**PROBLEM DETAILS:** Only a number is expected: how many lines in these records mention the word "hogy"?
BEGIN RECORDS FOR PROCESSING
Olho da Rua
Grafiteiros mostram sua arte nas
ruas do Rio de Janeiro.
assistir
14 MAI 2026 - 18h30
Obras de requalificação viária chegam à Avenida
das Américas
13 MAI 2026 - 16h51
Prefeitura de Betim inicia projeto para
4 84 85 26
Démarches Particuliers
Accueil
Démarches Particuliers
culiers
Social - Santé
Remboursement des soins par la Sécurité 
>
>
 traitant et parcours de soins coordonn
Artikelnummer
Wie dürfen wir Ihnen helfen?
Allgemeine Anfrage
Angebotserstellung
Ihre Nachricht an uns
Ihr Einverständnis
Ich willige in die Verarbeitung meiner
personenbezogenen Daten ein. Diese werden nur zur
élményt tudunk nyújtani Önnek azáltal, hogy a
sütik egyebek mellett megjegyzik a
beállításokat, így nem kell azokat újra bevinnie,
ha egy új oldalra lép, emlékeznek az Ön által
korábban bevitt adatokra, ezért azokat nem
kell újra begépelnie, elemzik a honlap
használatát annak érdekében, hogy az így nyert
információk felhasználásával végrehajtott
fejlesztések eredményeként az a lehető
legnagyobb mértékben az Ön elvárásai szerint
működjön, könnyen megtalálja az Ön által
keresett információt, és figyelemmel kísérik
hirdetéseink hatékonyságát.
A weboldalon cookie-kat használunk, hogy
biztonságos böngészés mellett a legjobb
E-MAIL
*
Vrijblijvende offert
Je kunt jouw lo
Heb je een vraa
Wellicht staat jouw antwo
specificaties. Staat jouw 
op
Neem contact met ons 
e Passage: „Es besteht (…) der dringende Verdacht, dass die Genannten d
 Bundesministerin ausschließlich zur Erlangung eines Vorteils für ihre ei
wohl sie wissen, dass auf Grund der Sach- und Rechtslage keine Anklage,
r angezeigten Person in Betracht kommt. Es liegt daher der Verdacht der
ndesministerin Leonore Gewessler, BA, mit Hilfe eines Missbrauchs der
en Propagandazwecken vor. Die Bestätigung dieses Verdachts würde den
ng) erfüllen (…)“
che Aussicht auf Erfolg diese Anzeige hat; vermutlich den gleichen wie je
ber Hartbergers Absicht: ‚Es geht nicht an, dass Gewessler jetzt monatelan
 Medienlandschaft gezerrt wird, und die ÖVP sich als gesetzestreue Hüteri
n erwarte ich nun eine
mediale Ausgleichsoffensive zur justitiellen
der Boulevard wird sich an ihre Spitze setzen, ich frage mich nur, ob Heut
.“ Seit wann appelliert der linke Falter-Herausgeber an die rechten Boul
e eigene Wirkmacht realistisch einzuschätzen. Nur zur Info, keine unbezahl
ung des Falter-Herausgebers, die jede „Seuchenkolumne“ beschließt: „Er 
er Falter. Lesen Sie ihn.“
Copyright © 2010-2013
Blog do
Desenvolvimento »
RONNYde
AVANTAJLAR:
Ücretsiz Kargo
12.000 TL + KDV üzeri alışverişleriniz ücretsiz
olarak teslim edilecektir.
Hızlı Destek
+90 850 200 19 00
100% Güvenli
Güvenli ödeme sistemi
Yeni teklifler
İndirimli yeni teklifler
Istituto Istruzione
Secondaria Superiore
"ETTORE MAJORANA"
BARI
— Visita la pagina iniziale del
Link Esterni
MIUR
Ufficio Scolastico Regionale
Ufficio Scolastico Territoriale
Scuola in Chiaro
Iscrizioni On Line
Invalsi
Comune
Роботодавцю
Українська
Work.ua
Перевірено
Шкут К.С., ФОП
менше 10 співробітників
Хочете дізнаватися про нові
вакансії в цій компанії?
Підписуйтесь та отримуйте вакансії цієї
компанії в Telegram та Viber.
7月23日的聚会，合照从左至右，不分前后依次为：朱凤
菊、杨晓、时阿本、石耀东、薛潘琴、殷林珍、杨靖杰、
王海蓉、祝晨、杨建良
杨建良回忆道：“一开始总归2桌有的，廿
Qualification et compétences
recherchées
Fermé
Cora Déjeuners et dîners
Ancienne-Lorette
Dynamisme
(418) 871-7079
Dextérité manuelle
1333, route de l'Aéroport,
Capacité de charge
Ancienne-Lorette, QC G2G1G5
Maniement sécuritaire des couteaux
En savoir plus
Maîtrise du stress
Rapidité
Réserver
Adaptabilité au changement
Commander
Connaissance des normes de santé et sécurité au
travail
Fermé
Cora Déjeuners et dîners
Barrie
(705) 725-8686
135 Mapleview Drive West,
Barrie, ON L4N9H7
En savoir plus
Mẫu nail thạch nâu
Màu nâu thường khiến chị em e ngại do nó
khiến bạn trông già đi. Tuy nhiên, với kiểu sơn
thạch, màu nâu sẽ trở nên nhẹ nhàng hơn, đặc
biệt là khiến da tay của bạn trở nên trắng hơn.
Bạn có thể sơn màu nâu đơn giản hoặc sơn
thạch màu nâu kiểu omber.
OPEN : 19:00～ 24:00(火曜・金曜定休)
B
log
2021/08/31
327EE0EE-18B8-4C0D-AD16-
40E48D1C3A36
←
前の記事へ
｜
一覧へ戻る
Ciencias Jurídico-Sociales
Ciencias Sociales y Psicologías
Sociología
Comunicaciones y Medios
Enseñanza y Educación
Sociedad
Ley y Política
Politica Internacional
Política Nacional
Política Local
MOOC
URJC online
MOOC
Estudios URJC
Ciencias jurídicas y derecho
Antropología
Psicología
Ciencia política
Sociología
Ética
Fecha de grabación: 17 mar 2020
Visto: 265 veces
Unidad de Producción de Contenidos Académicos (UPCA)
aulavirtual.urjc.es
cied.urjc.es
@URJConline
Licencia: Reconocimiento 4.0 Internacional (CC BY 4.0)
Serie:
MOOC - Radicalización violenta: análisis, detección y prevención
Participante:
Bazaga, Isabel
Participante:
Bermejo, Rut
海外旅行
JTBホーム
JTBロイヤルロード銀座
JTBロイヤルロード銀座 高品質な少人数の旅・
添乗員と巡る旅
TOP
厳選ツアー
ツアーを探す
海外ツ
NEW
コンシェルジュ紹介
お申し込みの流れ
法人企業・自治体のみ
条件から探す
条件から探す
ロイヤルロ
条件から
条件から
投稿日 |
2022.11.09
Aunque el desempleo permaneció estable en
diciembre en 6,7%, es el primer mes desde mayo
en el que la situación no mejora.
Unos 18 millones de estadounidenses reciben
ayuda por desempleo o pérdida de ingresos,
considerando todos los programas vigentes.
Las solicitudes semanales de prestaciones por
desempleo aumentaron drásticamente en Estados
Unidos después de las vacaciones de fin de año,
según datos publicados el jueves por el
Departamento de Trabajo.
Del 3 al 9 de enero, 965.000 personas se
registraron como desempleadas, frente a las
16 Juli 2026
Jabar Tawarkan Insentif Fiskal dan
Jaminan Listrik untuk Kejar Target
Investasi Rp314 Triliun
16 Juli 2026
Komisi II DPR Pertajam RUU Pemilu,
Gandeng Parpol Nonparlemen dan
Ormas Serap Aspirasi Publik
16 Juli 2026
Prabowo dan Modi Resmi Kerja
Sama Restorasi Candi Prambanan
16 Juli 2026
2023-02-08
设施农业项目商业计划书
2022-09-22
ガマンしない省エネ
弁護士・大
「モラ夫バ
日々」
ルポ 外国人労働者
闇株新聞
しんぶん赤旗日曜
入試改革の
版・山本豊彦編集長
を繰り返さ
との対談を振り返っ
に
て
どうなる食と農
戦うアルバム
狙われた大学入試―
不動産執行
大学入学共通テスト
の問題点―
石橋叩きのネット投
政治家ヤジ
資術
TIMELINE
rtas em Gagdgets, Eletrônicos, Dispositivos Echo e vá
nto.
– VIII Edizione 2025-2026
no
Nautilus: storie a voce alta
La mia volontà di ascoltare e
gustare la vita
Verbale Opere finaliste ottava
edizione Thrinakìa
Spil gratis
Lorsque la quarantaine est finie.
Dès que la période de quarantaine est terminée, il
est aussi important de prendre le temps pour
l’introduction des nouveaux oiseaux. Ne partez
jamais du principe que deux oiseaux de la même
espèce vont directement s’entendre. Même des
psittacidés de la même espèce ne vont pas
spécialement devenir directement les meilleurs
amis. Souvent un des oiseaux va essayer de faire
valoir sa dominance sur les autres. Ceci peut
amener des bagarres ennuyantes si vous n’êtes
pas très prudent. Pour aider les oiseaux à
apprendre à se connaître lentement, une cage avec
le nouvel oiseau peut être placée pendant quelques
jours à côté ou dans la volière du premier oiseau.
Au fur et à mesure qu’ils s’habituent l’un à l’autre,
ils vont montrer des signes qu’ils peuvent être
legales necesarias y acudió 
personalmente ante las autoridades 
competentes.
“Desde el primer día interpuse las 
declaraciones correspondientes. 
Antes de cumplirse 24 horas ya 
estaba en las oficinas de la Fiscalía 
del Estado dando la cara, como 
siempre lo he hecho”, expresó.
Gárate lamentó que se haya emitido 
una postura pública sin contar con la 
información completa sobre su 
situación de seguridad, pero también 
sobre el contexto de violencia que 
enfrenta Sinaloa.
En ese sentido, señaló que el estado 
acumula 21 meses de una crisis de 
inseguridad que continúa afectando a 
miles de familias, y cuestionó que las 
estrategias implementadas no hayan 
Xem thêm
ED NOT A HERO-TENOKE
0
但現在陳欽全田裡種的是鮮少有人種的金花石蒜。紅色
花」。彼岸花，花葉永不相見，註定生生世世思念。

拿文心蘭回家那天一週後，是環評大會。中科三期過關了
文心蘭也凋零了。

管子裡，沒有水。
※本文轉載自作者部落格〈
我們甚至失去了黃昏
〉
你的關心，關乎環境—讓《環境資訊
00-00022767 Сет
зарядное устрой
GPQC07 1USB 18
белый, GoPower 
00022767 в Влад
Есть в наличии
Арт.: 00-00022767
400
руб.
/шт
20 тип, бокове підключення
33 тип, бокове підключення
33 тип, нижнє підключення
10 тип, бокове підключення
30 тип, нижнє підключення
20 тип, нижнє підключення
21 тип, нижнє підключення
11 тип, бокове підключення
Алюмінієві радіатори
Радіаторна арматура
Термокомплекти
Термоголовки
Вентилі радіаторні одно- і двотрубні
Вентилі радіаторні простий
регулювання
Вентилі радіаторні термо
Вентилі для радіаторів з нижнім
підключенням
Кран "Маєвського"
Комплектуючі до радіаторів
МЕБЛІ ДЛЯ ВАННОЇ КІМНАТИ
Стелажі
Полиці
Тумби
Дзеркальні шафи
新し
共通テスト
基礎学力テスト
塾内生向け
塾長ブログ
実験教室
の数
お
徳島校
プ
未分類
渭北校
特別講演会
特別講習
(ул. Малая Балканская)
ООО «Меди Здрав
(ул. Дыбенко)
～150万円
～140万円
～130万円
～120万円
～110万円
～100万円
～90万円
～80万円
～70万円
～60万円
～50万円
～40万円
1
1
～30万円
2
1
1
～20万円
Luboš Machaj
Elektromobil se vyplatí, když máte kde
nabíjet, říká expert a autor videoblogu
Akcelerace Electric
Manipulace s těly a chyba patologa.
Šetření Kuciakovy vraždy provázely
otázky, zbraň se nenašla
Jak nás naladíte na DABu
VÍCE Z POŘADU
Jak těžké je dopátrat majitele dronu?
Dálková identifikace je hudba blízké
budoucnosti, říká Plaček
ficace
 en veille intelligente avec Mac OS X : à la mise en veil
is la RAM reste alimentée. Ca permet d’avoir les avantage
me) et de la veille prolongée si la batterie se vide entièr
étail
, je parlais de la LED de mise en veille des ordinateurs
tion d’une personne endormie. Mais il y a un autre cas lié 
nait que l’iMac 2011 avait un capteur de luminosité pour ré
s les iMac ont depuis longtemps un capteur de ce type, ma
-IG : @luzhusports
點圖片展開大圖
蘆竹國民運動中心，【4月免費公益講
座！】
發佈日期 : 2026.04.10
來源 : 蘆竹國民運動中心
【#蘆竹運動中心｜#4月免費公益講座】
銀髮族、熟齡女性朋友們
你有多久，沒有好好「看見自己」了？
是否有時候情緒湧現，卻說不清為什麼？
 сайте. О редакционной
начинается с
END RECORDS FOR PROCESSING
**ANSWER BOX:** 3